Unlike most prior studies, this study is exemplary in every way. The authors have no conflicts of interest referable to prosthetic design or royalties. Both types of prostheses were manufactured by the same company at the same time interval using the same polyethylene preparation. The patients were all fifty years or younger, representing a physically demanding patient population with regard to total knee prostheses. The mean follow-up was 16.8 years (range, fifteen to eighteen years), which is a long enough interval for subtle advantages or disadvantages to manifest themselves. The study design was prospective and randomized. In addition, and, most importantly, each of the 108 patients served as an internal control in that all patients had simultaneous bilateral knee replacements performed by the same surgeon: one knee received a fixed-bearing component and the other knee received a mobile-bearing component. From a clinical study design perspective, it simply doesn't get any better than that.
Mobile-bearing designs were introduced in the United States by DePuy (Warsaw, Indiana) in the 1980s, first with the meniscal-bearing concept, then followed shortly thereafter with the rotating platform design. (Both designs were preceded by several years by the Oxford unicompartmental meniscal-bearing design [Biomet, Warsaw, Indiana].) The two DePuy products were championed by Buechel and Pappas, who hold joint patents (patent numbers 4,340,978 and 5,171,283) on both designs. Reported problems with bearing dissociation and edge wear led to design modifications, which were followed by diminishing use of the meniscal concept in favor of the rotating platform design.
The purported advantage of the dual-surface articulation was the maintenance of low rotational constraint while gaining lower tibiofemoral contact stresses. The former is important for the durability of component fixation, while the latter is important for polyethylene wear concerns. A polished tibial articulating surface was believed to lessen the probability of back-side wear, as well. Clinical results reported by Buechel et al.1 and others2 were favorable, leading most manufacturers to introduce mobile-bearing knee designs of their own as patent constraints expired.
The literature is replete with articles comparing the two design concepts, with an occasional small study that made use of the matched-pair design mentioned above3. Virtually all arrive at the same conclusions that were expressed in the current study. Two large randomized multicenter studies4,5 presented at the 2011 American Academy of Orthopaedic Surgeons annual meeting in San Diego failed to confirm any of the hypothetical design benefits of mobile-bearing prostheses, while at the same time identifying no detrimental aspects, with the possible exception of greater cost for mobile-bearing designs. The choice appears to boil down to surgeon preference.
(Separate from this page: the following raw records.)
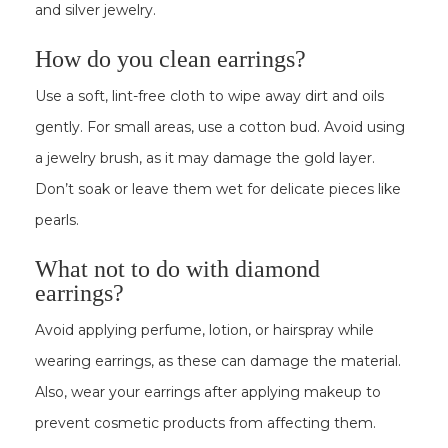
and silver jewelry.
How do you clean earrings?
Use a soft, lint-free cloth to wipe away dirt and oils
gently. For small areas, use a cotton bud. Avoid using
a jewelry brush, as it may damage the gold layer.
Don’t soak or leave them wet for delicate pieces like
pearls.
What not to do with diamond
earrings?
Avoid applying perfume, lotion, or hairspray while
wearing earrings, as these can damage the material.
Also, wear your earrings after applying makeup to
prevent cosmetic products from affecting them.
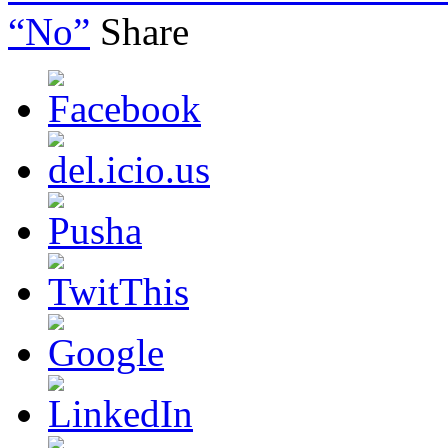
“No”
Share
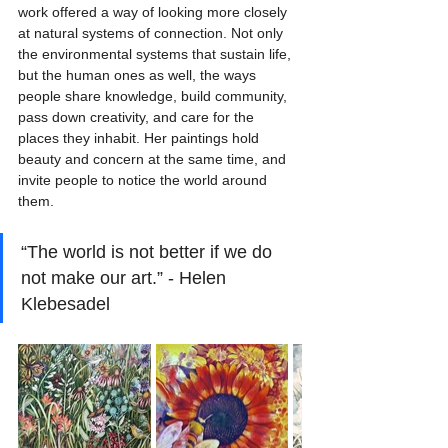
work offered a way of looking more closely 
at natural systems of connection. Not only 
the environmental systems that sustain life, 
but the human ones as well, the ways 
people share knowledge, build community, 
pass down creativity, and care for the 
places they inhabit. Her paintings hold 
beauty and concern at the same time, and 
invite people to notice the world around 
them.
“The world is not better if we do 
not make our art.” - Helen 
Klebesadel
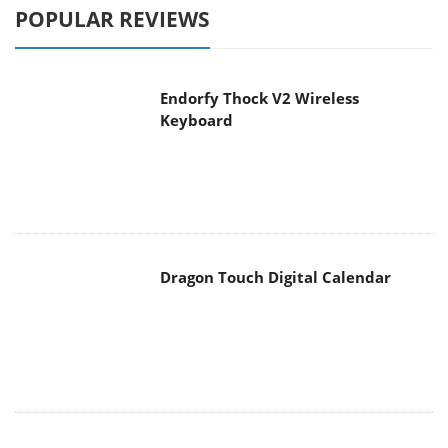
POPULAR REVIEWS
Endorfy Thock V2 Wireless
Keyboard
Dragon Touch Digital Calendar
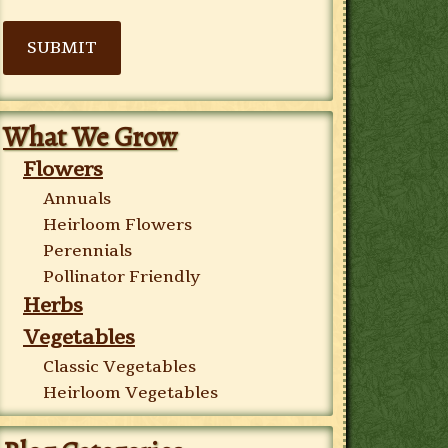
SUBMIT
What We Grow
Flowers
Annuals
Heirloom Flowers
Perennials
Pollinator Friendly
Herbs
Vegetables
Classic Vegetables
Heirloom Vegetables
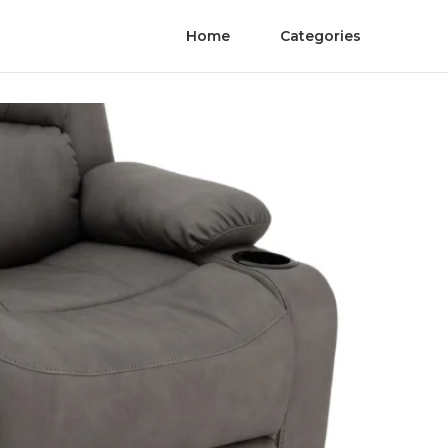
Home
Categories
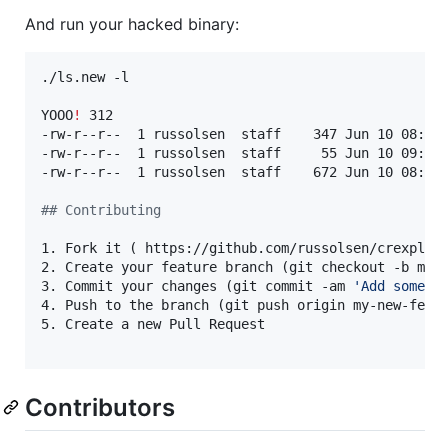
And run your hacked binary:
./ls.new -l

YOOO
!
 312

-rw-r--r--  1 russolsen  staff    347 Jun 10 08:56 
-rw-r--r--  1 russolsen  staff     55 Jun 10 09:20 
-rw-r--r--  1 russolsen  staff    672 Jun 10 08:56 
#
# Contributing
1. Fork it ( https://github.com/russolsen/crexpleti
2. Create your feature branch (git checkout -b my-n
3. Commit your changes (git commit -am 
'
Add some f
4. Push to the branch (git push origin my-new-featu
5. Create a new Pull Request

Contributors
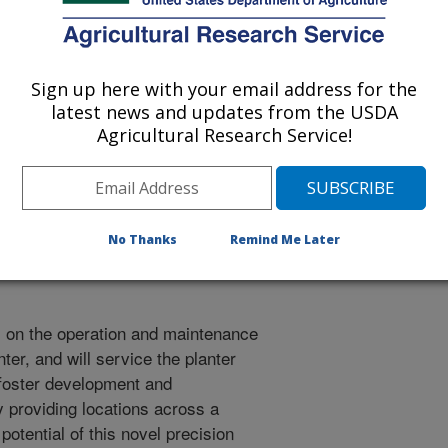
Sign up here with your email address for the
latest news and updates from the USDA
h, a planter that orients corn
Agricultural Research Service!
d is able to grow downward while
 and are positioned to maximize
ablished cooperation between
development and acceleration of
ogy across a range of growing
No Thanks
Remind Me Later
l on the operation and maintenance
ter, and will service the planter
 foster development and
y providing locations across a
 potential of this novel precision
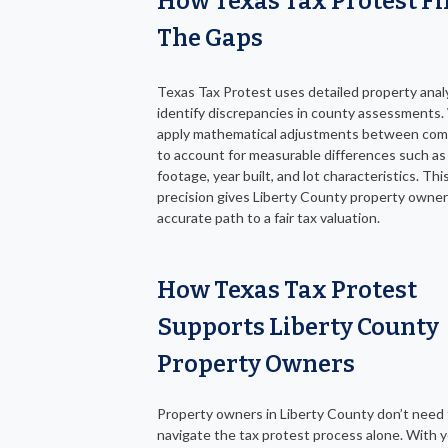
How Texas Tax Protest Fil
The Gaps
Texas Tax Protest uses detailed property anal
identify discrepancies in county assessments
apply mathematical adjustments between com
to account for measurable differences such as
footage, year built, and lot characteristics. This
precision gives Liberty County property owne
accurate path to a fair tax valuation.
How Texas Tax Protest
Supports Liberty County
Property Owners
Property owners in Liberty County don’t need
navigate the tax protest process alone. With y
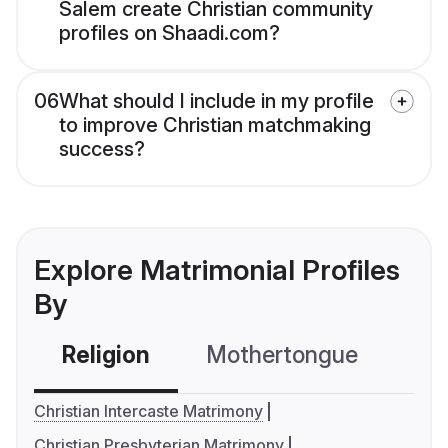
Salem create Christian community
profiles on Shaadi.com?
06
What should I include in my profile
to improve Christian matchmaking
success?
Explore Matrimonial Profiles
By
Religion
Mothertongue
Co
Christian Intercaste Matrimony
Christian Presbyterian Matrimony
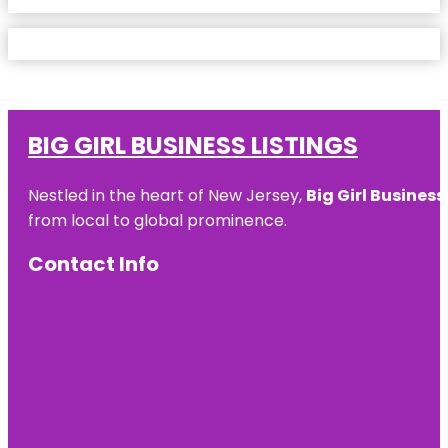
BIG GIRL BUSINESS LISTINGS
Nestled in the heart of New Jersey,
Big Girl Business
from local to global prominence.
Contact Info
An unassailable fact is that this topic has been beaten to death in the arthroplasty literature. With the publication of the current study, I consider the subject closed. A very important article was recently published by Sheth et al.6 in The Journal of Bone and Joint Surgery, titled “Poor Citation of Prior Evidence in Hip Fracture Trials.” In their opening paragraph, the authors state: “Critical appraisal of prior evidence, especially prior randomized trials evaluating issues similar to the one of interest, should act as a starting point for researchers who wish to conduct a new trial or study. Prior evidence informs the need for additional research and facilitates interpretation of the results of a new study. Ultimately, this due diligence should discourage researchers from conducting trials for which well-established conclusions already exist, preventing redundancy within the literature, avoiding inefficient use of research time and funding, and eliminating the potential harm to patients involved in unnecessary surgical trials.”
Many topics within the realm of total knee arthroplasty seem to fall into the category of needless redundancy. Every year there are new articles published, or “point-counterpoint” symposia presented, addressing age-old topics like meniscal-bearing versus fixed-bearing total knee arthroplasty, posterior-stabilized versus cruciate-retaining total knee arthroplasty, patellar resurfacing versus nonresurfacing total knee arthroplasty, drains versus no drains, or continuous passive motion versus no continuous passive motion, with no significant additions to already published literature or previously presented symposia. Perhaps, if we give credence to the admonitions of Sheth et al., we will all be better off.